Secretary of the Air Force Frank Kendall speaks with students and guests during the Senior Leader Orientation Course at Joint Base Andrews, Md., July 24, 2023. (U.S. Air Force photo by Eric Dietrich)

WASHINGTON — On the heels of lawmakers’ approval for his “quick start” initiative, Air Force Secretary Frank Kendall is putting the new authority to work on two programs. 

During a hearing of the Senate Armed Services Committee today, Kendall told lawmakers he has selected two projects to kick off work — one on “resilient” GPS capabilities and another on battle management for moving target indication (MTI) — which are led by the Space Force and Air Force respectively, an Air Force press release says.

“We selected these projects because we recognized their potential to benefit the Joint Forces and the nation and we’re appreciative that the Secretary of Defense and Deputy Secretary of Defense expedited their review and approval—resulting in less than four months between enactment of the authority to execution of the first projects,” Kendall said in the release. 

Approved by Congress as part of the fiscal year 2024 National Defense Authorization Act, the quick start initiative was Kendall’s brainchild to speed up acquisitions by getting around constraints of the cumbersome budget process. The effort is aimed at accelerating nascent program activities, as the authority only enables the military services to proceed with early engineering and design activities for a given project.

Floated as a $300 million pot, Congress ended up granting only $100 million in authority for the initiative, which must be shared by all the military services and approved individually by the Secretary of Defense. The money is only an authority, meaning that the funds themselves have to be provided by the services. 

The two projects picked for approval are now able to move forward on early design activities, which will lay the groundwork for both to become programs of record in the FY26 budget, according to the Air Force press release. Both also address Kendall’s “operational imperatives” and fill key capability gaps for the joint force.

For example, the wars in Gaza and Ukraine have underscored the need for systems that can withstand or have an alternative to intense GPS interference, an issue that has spilled over into commercial services like air travel and shipping.
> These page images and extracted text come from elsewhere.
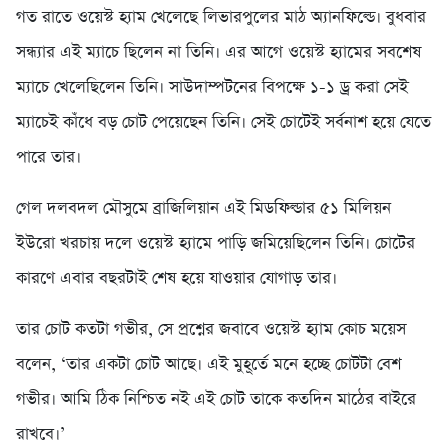
গত রাতে ওয়েস্ট হ্যাম খেলেছে লিভারপুলের মাঠ অ্যানফিল্ডে। বুধবার
সন্ধ্যার এই ম্যাচে ছিলেন না তিনি। এর আগে ওয়েস্ট হ্যামের সবশেষ
ম্যাচে খেলেছিলেন তিনি। সাউদাম্পটনের বিপক্ষে ১-১ ড্র করা সেই
ম্যাচেই কাঁধে বড় চোট পেয়েছেন তিনি। সেই চোটেই সর্বনাশ হয়ে যেতে
পারে তার।
গেল দলবদল মৌসুমে ব্রাজিলিয়ান এই মিডফিল্ডার ৫১ মিলিয়ন
ইউরো খরচায় দলে ওয়েস্ট হ্যামে পাড়ি জমিয়েছিলেন তিনি। চোটের
কারণে এবার বছরটাই শেষ হয়ে যাওয়ার যোগাড় তার।
তার চোট কতটা গভীর, সে প্রশ্নের জবাবে ওয়েস্ট হ্যাম কোচ ময়েস
বলেন, ‘তার একটা চোট আছে। এই মুহূর্তে মনে হচ্ছে চোটটা বেশ
গভীর। আমি ঠিক নিশ্চিত নই এই চোট তাকে কতদিন মাঠের বাইরে
রাখবে।’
The Pentagon has been moving to harden GPS capabilities through new M-code receivers and modernized satellites, but the effort has been delayed over getting a long-troubled ground system working. 

It’s not exactly clear what new efforts could be yielded by Kendall’s reference to resilient GPS, though the Space Force has asked for industry input on launching relatively cheaper demonstration satellites that could bolster GPS capabilities. The Air Force did not immediately respond to a request for more information. 

Additionally, yielding new MTI capabilities has been another critical objective of the Department of the Air Force (DAF), which will leverage both air- and space-based assets to track objects on the ground and in the air. Seeking to shift many of those capabilities to space, the DAF has moved to rapidly retire an aging JSTARS fleet and is working with the National Reconnaissance Office to field a new space-based sensor that can track targets on the ground. 

According to Kendall, the program to get a quick start blessing would specifically focus on command, control and communications battle management, or C3BM, for MTI. The Air Force has said its C3BM “enterprise” will essentially be composed of programs that all seamlessly integrate together to contribute to the Pentagon’s larger Joint All Domain Command and Control (JADC2) project. Kendall’s reference to C3BM for MTI would appear to be aimed at fitting those new MTI capabilities into the larger JADC2 architecture. 

Separately, the Air Force has moved to swiftly field the E-7A Wedgetail radar plane, which will replace the service’s elderly E-3 Sentry and provide MTI capabilities. But Kendall revealed today that effort has been delayed, with production of one aircraft slipping “a year to the right.” 

When the Air Force awarded Boeing a sole-source award for the Wedgetail last year, the service indicated it wanted to field the first of two rapid prototypes by FY27. The Air Force previously planned to award the money for the second rapid prototype plane in FY24, according to Defense News, but it’s not clear if Kendall was referring to that specific aircraft. The Air Force could not immediately provide more information. 

In the meantime, negotiations on the E-7 have been set back by a price disagreement between Boeing and the Air Force stemming from costs for Air Force-specific requirements. The two parties have made progress, Kendall said today, but have not yet reached an agreement.

“We have come much closer, but we’re not really at closure yet. So we have some additional work to do there,” he said. “So I’m anticipating, maybe being optimistic here, but hopefully that we’ll get to an agreement very shortly and then be able to move on to the program.”